When the Wall Street Crash made its impact felt on Broadway, Robinson headed out to Hollywood to try his luck there. The collision of the Crash, the resulting drying-up of Broadway productions, and the onrush to sign actors that could speak for the new talking medium gave Robinson hope for work until such time as Broadway recovered.

His first film in Hollywood was for Universal, a quickly made crime drama titled Night Ride (prerelease title Out to Kill). Robinson was given third billing as gangster Tony Garotta. He is eventually outsmarted and brought to justice by reporter Joe Rooker (Joseph Schildkraut). Critics, though, noticed that Schildkraut outshone Robinson in the film, and a script that gave Robinson little to play except a cardboard cutout gangster didn’t help his cause, either.

Eddie G.’s next stop was MGM, where he was second-billed to star Vilma Banky in the romantic drama A Lady to Love (1930). A lousy film, it would be silent star Banky’s last. But she wasn’t really to blame; a bad script did her in. The common wisdom is that Banky was a lousy actress with a thick accent. She did have a thick accent, but she was a decent actor and actually acquitted herself well in this film. So it comes down to the accent. However, Garbo also had a thick accent, so why Garbo and not Banky? It was simply because Garbo had cache and a huge following in Europe while Banky didn’t. The European market accounted for a huge chuck of a studio’s profits, one reason why the moguls suffered Hitler as long as they did despite his anti-Semitism. As for Robinson, he was nothing to write home about, playing an Italian immigrant wine grower, but he did catch the eye of Resident Genius Irving Thalberg, who thought Robinson could really amount to something given the right vehicles.
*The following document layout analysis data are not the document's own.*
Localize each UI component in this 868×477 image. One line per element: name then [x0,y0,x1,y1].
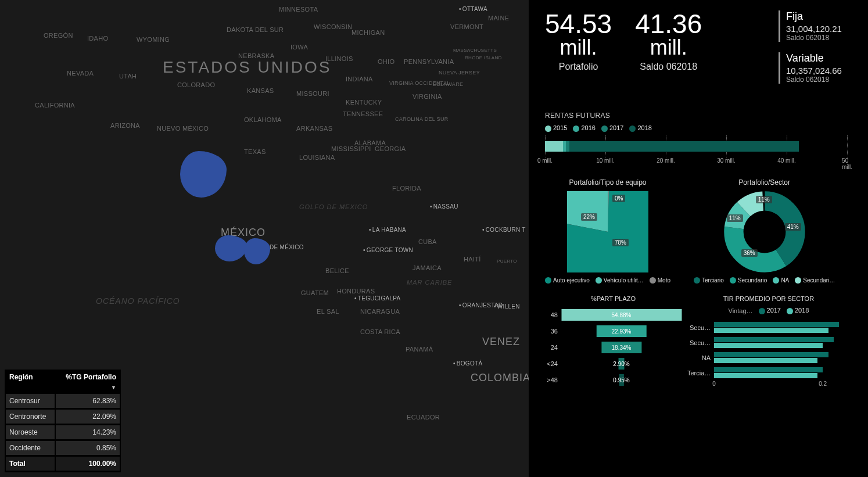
bar-segment-2015[interactable] [545,141,563,152]
kpi-value: 54.53 [545,10,612,37]
pct-cell: 14.23% [56,425,120,440]
charts-panel: 54.53 mill. Portafolio 41.36 mill. Saldo… [529,0,868,477]
state-label: VERMONT [450,23,483,30]
country-label: EL SAL [317,308,339,315]
state-label: MICHIGAN [351,29,385,36]
funnel-row[interactable]: 24 18.34% [545,339,682,356]
map-highlight-centrosur[interactable] [244,238,270,264]
map-highlight-centronorte[interactable] [215,235,247,261]
state-label: IDAHO [87,35,108,42]
legend-label[interactable]: 2017 [767,307,781,314]
rentas-axis: 0 mill. 10 mill. 20 mill. 30 mill. 40 mi… [545,157,847,166]
funnel-row[interactable]: >48 0.95% [545,372,682,388]
pct-cell: 0.85% [56,441,120,456]
sort-desc-icon[interactable]: ▼ [56,385,120,393]
city-label: Willen [494,303,520,310]
legend-label[interactable]: Moto [658,277,670,284]
legend-label[interactable]: Auto ejecutivo [553,277,590,284]
country-label: COLOMBIA [471,372,530,384]
state-label: WYOMING [137,36,170,43]
chart-tir[interactable]: TIR PROMEDIO POR SECTOR Vintag… 2017 201… [687,295,850,389]
legend-label[interactable]: Secundari… [803,277,835,284]
svg-point-2 [577,201,639,263]
axis-tick: 50 mill. [842,157,852,170]
axis-tick: 0 [712,381,716,387]
col-pct[interactable]: %TG Portafolio [56,371,120,383]
tir-row[interactable]: NA [687,350,850,365]
axis-tick: 10 mill. [596,157,615,164]
kpi-value: 41.36 [635,10,702,37]
tir-row[interactable]: Secu… [687,320,850,335]
table-row[interactable]: Noroeste14.23% [6,425,120,440]
state-label: TEXAS [244,148,266,155]
chart-funnel[interactable]: %PART PLAZO 48 54.88%36 22.93%24 18.34%<… [545,295,682,389]
chart-title: %PART PLAZO [545,295,682,302]
table-row[interactable]: Centronorte22.09% [6,410,120,424]
funnel-row[interactable]: 36 22.93% [545,323,682,339]
kpi-unit: mill. [545,37,612,58]
tir-row[interactable]: Tercia… [687,365,850,381]
legend-label[interactable]: Secundario [738,277,767,284]
state-label: TENNESSEE [343,110,383,117]
region-cell: Centrosur [6,394,55,408]
city-label: Ottawa [459,6,487,12]
tir-bar-2018 [714,358,817,363]
legend-label[interactable]: 2015 [553,124,567,131]
state-label: DELAWARE [433,81,463,87]
chart-title: RENTAS FUTURAS [545,112,860,120]
tir-bar-2017 [714,337,834,342]
kpi-fija[interactable]: Fija 31,004,120.21 Saldo 062018 [779,10,860,42]
legend-label[interactable]: Terciario [702,277,724,284]
legend-dot-icon [545,277,551,284]
region-cell: Occidente [6,441,55,456]
state-label: KANSAS [247,87,274,94]
state-label: MASSACHUSETTS [453,48,497,53]
state-label: ILLINOIS [325,55,353,62]
kpi-sub: Saldo 062018 [786,76,860,84]
country-label: NICARAGUA [360,308,400,315]
state-label: INDIANA [346,76,373,83]
map-highlight-noroeste[interactable] [180,151,227,198]
axis-tick: 40 mill. [777,157,796,164]
legend-label[interactable]: 2016 [581,124,595,131]
col-region[interactable]: Región [6,371,55,383]
region-cell: Centronorte [6,410,55,424]
pct-cell: 22.09% [56,410,120,424]
legend-label[interactable]: 2018 [795,307,809,314]
legend-label[interactable]: NA [781,277,789,284]
legend-label[interactable]: 2017 [609,124,623,131]
axis-tick: 20 mill. [657,157,675,164]
slice-label: 41% [785,223,801,231]
chart-sector[interactable]: Portafolio/Sector 41% 36% 11% 11% Tercia… [694,178,835,284]
funnel-row[interactable]: 48 54.88% [545,307,682,323]
chart-tipo-equipo[interactable]: Portafolio/Tipo de equipo 78% 22% 0% Aut… [545,178,670,284]
funnel-row[interactable]: <24 2.90% [545,356,682,372]
slice-label: 22% [581,213,597,221]
kpi-variable[interactable]: Variable 10,357,024.66 Saldo 062018 [779,52,860,84]
state-label: MAINE [488,15,509,21]
country-label: VENEZ [482,336,520,348]
donut-svg [724,191,805,272]
tir-row[interactable]: Secu… [687,335,850,350]
kpi-saldo[interactable]: 41.36 mill. Saldo 062018 [635,10,702,72]
table-row[interactable]: Centrosur62.83% [6,394,120,408]
total-pct: 100.00% [56,457,120,471]
ocean-gulf: Golfo de Mexico [299,203,368,210]
table-row[interactable]: Occidente0.85% [6,441,120,456]
kpi-label: Portafolio [545,62,612,72]
legend-label[interactable]: Vehículo utilit… [604,277,644,284]
kpi-label: Saldo 062018 [635,62,702,72]
tir-category: Tercia… [687,370,714,376]
state-label: CAROLINA DEL SUR [395,116,449,122]
kpi-portafolio[interactable]: 54.53 mill. Portafolio [545,10,612,72]
bar-segment-2018[interactable] [569,141,799,152]
kpi-row: 54.53 mill. Portafolio 41.36 mill. Saldo… [545,10,860,94]
rentas-futuras-chart[interactable]: RENTAS FUTURAS 2015 2016 2017 2018 0 mil… [545,112,860,166]
map-pane[interactable]: ESTADOS UNIDOS MÉXICO Océano Pacífico Go… [0,0,529,477]
region-table[interactable]: Región %TG Portafolio ▼ Centrosur62.83%C… [5,370,121,472]
legend-label[interactable]: 2018 [637,124,651,131]
tir-category: NA [687,354,714,361]
country-label: BELICE [325,267,349,274]
pie-legend: Auto ejecutivo Vehículo utilit… Moto [545,277,670,284]
state-label: GEORGIA [375,145,406,152]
Thalberg summoned Robinson to his office to negotiate a contract, but the meeting was a disaster for both concerned. Thalberg offered Robinson a long-term contract that would have made him a millionaire by the time it expired. However, there was a catch: Robinson would have to forego the stage for the life of the contract, and, for Robinson, who like many other stage-trained actors, looked down on the movies, that was the deal-breaker. He did two more quickies for Universal in 1930: Outside the Law, a remake by director Tod Browning of his 1920 film of the same title starring Lon Chaney, and East is West. Whereas in the former Eddie G. was again a gangster, in the latter things are a bit different – he plays a Chinese gangster. Both films died quickly at the box office and Robinson slunk back home to New York, hopeful that the slump on Broadway was turning around.

But upon arriving back in New York he found Warner Brothers executive Hal Wallis waiting for him. Wallis had just missed him in Hollywood and wasted no time telling Robinson that he was a big fan, as were the Warners themselves, who loved Robinson in his turn as an Al Capone type in the 1927 play, The Racket. Warner Brothers wanted him and wanted him badly, for despite being the first studio to introduce sound, they were a bit late to the dance in signing up stage stars. Wallis offered a four-picture contract at a flat $35,000 per film. Robinson again asked about Broadway. “No Problem” was the answer. So Robinson, with his wife’s blessing, signed the contract and the couple headed back to California.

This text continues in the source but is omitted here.